There has been a list going around lately of the most-unread books in folks’ del.icio.us libraries. I have very few of these books, but have read a number of them. Most of these books are ones I have Not Read because I have zero desire to read them. I'm going to simply omit the ones that I don't care about. Sure, they may be great works of literature. No rules out there saying I gotta read 'em if they're not my cuppa tea.
So instead, I have 'read', 'want to read someday', 'tried and went bleah'. The numbers in parens are preserved from the original listing, and represent the number of libraries in which these were not-read.
Read these:
- Ulysses (84)
- The Odyssey (83)
- Zen and the art of motorcycle maintenance : an inquiry into values (45)
- Watership Down (44)
- The Hobbit (44)
- Guns, Germs, and Steel: the fates of human societies (79)
- Memoirs of a Geisha (66)
- Wicked : the life and times of the wicked witch of the West [I loved this!
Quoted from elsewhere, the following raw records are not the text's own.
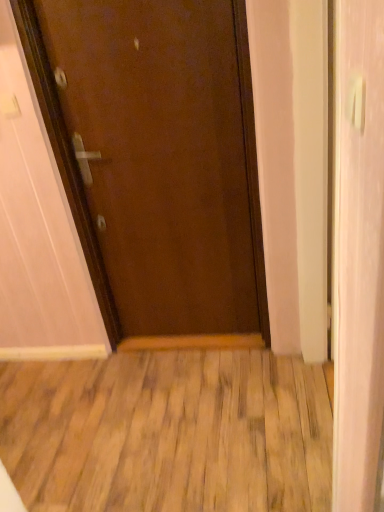 Question: Considering the relative sizes of wooden floor at center and white glossy door at right in the image provided, is wooden floor at center shorter than white glossy door at right?

Choices:
 (A) yes
 (B) no

Answer: (A)

Question: Can you confirm if wooden floor at center is smaller than white glossy door at right?

Choices:
 (A) no
 (B) yes

Answer: (B)

Question: From a real-world perspective, is wooden floor at center positioned over white glossy door at right based on gravity?

Choices:
 (A) no
 (B) yes

Answer: (A)

Question: From a real-world perspective, is wooden floor at center beneath white glossy door at right?

Choices:
 (A) no
 (B) yes

Answer: (B)

Question: From the image's perspective, would you say wooden floor at center is shown under white glossy door at right?

Choices:
 (A) yes
 (B) no

Answer: (A)

Question: Would you say wooden floor at center is outside white glossy door at right?

Choices:
 (A) no
 (B) yes

Answer: (B)

Question: From the image's perspective, is white plastic door handle at upper right on top of wooden floor at center?

Choices:
 (A) no
 (B) yes

Answer: (B)

Question: Is white plastic door handle at upper right positioned beyond the bounds of wooden floor at center?

Choices:
 (A) no
 (B) yes

Answer: (B)

Question: Is wooden floor at center at the back of white plastic door handle at upper right?

Choices:
 (A) no
 (B) yes

Answer: (A)

Question: Does white plastic door handle at upper right appear on the left side of wooden floor at center?

Choices:
 (A) no
 (B) yes

Answer: (A)

Question: From a real-world perspective, is white plastic door handle at upper right under wooden floor at center?

Choices:
 (A) yes
 (B) no

Answer: (B)

Question: Can you see white plastic door handle at upper right touching wooden floor at center?

Choices:
 (A) yes
 (B) no

Answer: (B)

Question: Considering the relative sizes of white plastic door handle at upper right and brown matte door at center in the image provided, is white plastic door handle at upper right thinner than brown matte door at center?

Choices:
 (A) no
 (B) yes

Answer: (B) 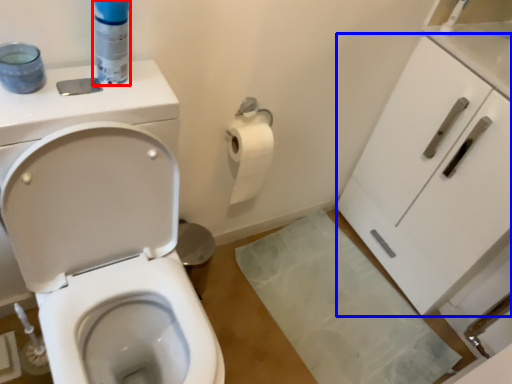 Question: Which object is closer to the camera taking this photo, cleaning product (highlighted by a red box) or cabinetry (highlighted by a blue box)?

Choices:
 (A) cleaning product
 (B) cabinetry

Answer: (A) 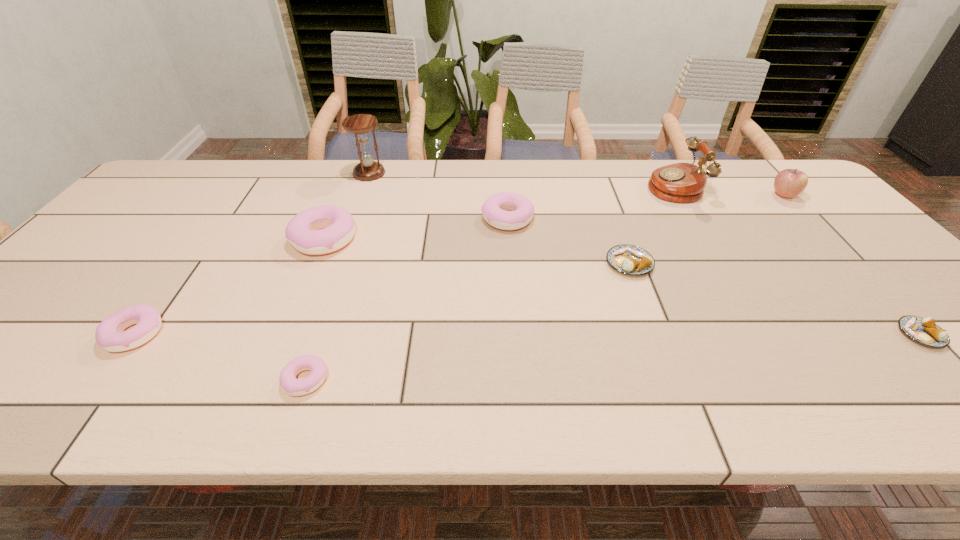 At what (x,y) coordinates should I click in order to perform the action: click on vacant region located on the left of the seventh shortest object. Please return your answer as a coordinate pair (x, y). Image resolution: width=960 pixels, height=540 pixels. Looking at the image, I should click on (658, 195).

The width and height of the screenshot is (960, 540). Identify the location of blank space located 0.260m on the back of the sixth shortest object. (351, 173).

Locate an element on the screen. vacant area located 0.200m on the back of the fifth tallest object is located at coordinates (504, 171).

Locate an element on the screen. The image size is (960, 540). vacant region located 0.140m on the back of the third biggest pink pastry is located at coordinates (180, 273).

The width and height of the screenshot is (960, 540). I want to click on vacant point located on the right of the left brown pastry, so click(x=711, y=264).

Locate an element on the screen. Image resolution: width=960 pixels, height=540 pixels. free location located on the back of the nearest pink pastry is located at coordinates (350, 248).

I want to click on free region located on the back of the rightmost pastry, so click(821, 228).

Find the location of `hourglass at the far edge`. hourglass at the far edge is located at coordinates (360, 124).

The image size is (960, 540). What are the coordinates of `telephone located in the far edge section of the desktop` in the screenshot? It's located at (681, 182).

Find the location of a particular element. The image size is (960, 540). apple at the far edge is located at coordinates (788, 183). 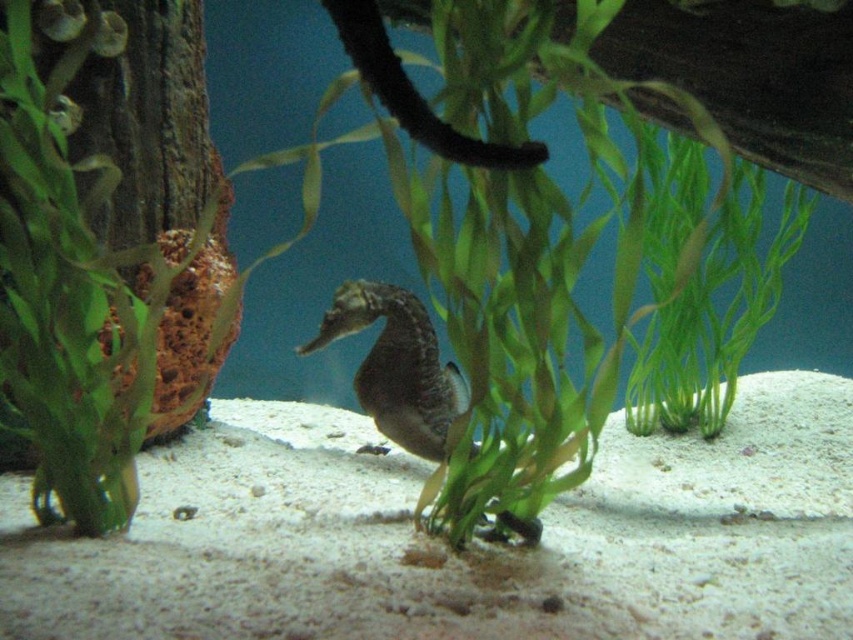 Question: Does green leafy plant at center have a larger size compared to smooth gray seahorse at center?

Choices:
 (A) no
 (B) yes

Answer: (B)

Question: Can you confirm if green leafy plant at center is positioned to the left of smooth gray seahorse at center?

Choices:
 (A) no
 (B) yes

Answer: (A)

Question: Which point is farther to the camera?

Choices:
 (A) smooth gray seahorse at center
 (B) green leafy plant at center

Answer: (A)

Question: Is green leafy plant at center closer to the viewer compared to smooth gray seahorse at center?

Choices:
 (A) no
 (B) yes

Answer: (B)

Question: Which of the following is the closest to the observer?

Choices:
 (A) (328, 323)
 (B) (418, 308)

Answer: (B)

Question: Among these objects, which one is nearest to the camera?

Choices:
 (A) smooth gray seahorse at center
 (B) green leafy plant at center

Answer: (B) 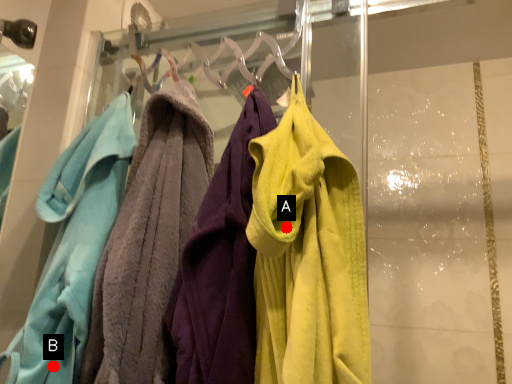 Question: Two points are circled on the image, labeled by A and B beside each circle. Which point is closer to the camera?

Choices:
 (A) A is closer
 (B) B is closer

Answer: (A) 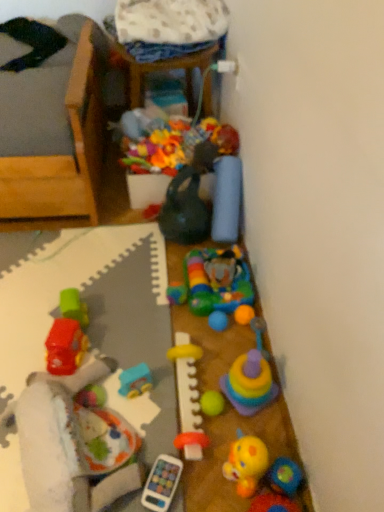 In order to click on vacant location behind rubberized plastic stacking cups at center-right, which is counted as the 3th toy, starting from the right in this screenshot , I will do `click(224, 338)`. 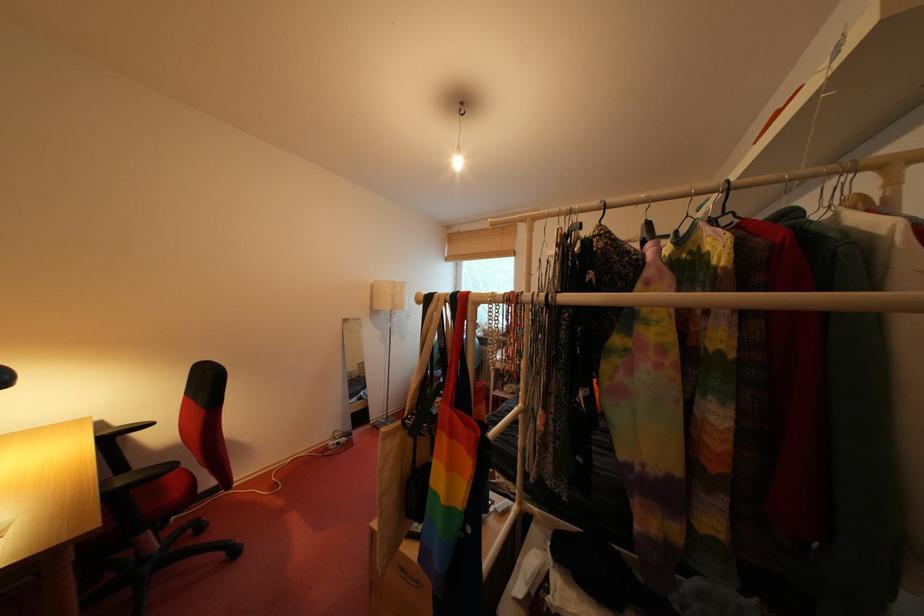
I need to remember to check the sequels out of the library.]
- Brave new world (61) [How can they NOT have read this?! Oh, man. A *must read* for today.]
- Frankenstein (59) [I know I read this for Fantasy Fiction class in college, but I don't remember it! I just remember finding a paper I wrote on it while cleaning out some old papers!]
- 1984 (57)
- The inferno (56) [Dante's, I presume? Not Stig's? 😉 ]
- Gulliver's travels (53)
- Dune
- The scarlet letter (48) [In high school; blech; hated it.]
- The catcher in the rye (46) [High school; didn't really 'get it'.]
- Treasure Island
Haven't read these, but may read them 'someday':
- One hundred years of solitude
- Don Quixote (skimmed in high school)
- Canterbury Tales (want to read a translation)
- Dracula (59) [Some folks published this as a BLOG a year or three ago, and it was GREAT, I got very hooked on it but then forgot to keep up with it. It turns out to be a very natural style because of the first-person style of the book and the extensive use of letters to other people. Oh, and it's *actually creepy*, which was cool! Just in time for Halloween, Dracula, by Bram Stoker, as blog]
- Eats, Shoots & Leaves: The Zero Tolerance Approach to Punctuation (48)
- Freakonomics : a rogue economist explores the hidden side of everything (45)
- The Three Musketeers [There was a really well-done DC Comics adaptation of this back in the 1970's, with really good art. I know, I know. Some stories are just BETTER as manga.]
Books I started, but which convinced me on their own that I didn't want to bother reading them:
- Anna Karenina (132)
- The Silmarillion (104)
- The name of the rose (91) [loved the movie!]
- Moby Dick (86)
- American gods (68) [I had such high hopes for this based on the little Foglio 2-pager, but no, it's just too full of itself and its own smugness. Cut a lot of the excess floweriness out, or have the Foglios do a graphic novel, and I'd surely read it.]
- Atlas shrugged (67)
- Foucault's pendulum (61)
- One flew over the cuckoo's nest (54)
- Oliver Twist (54)
- Cryptonomicon (50)
- The mists of Avalon (47)
- Collapse : how societies choose to fail or succeed (47) [This one had me for a chapter or two, but as a serious student of world agronomy, indigenous crops, and alternative methods of agriculture, I soon hit too many fallacies to consider the remainder of the book worth reading. GIGO.]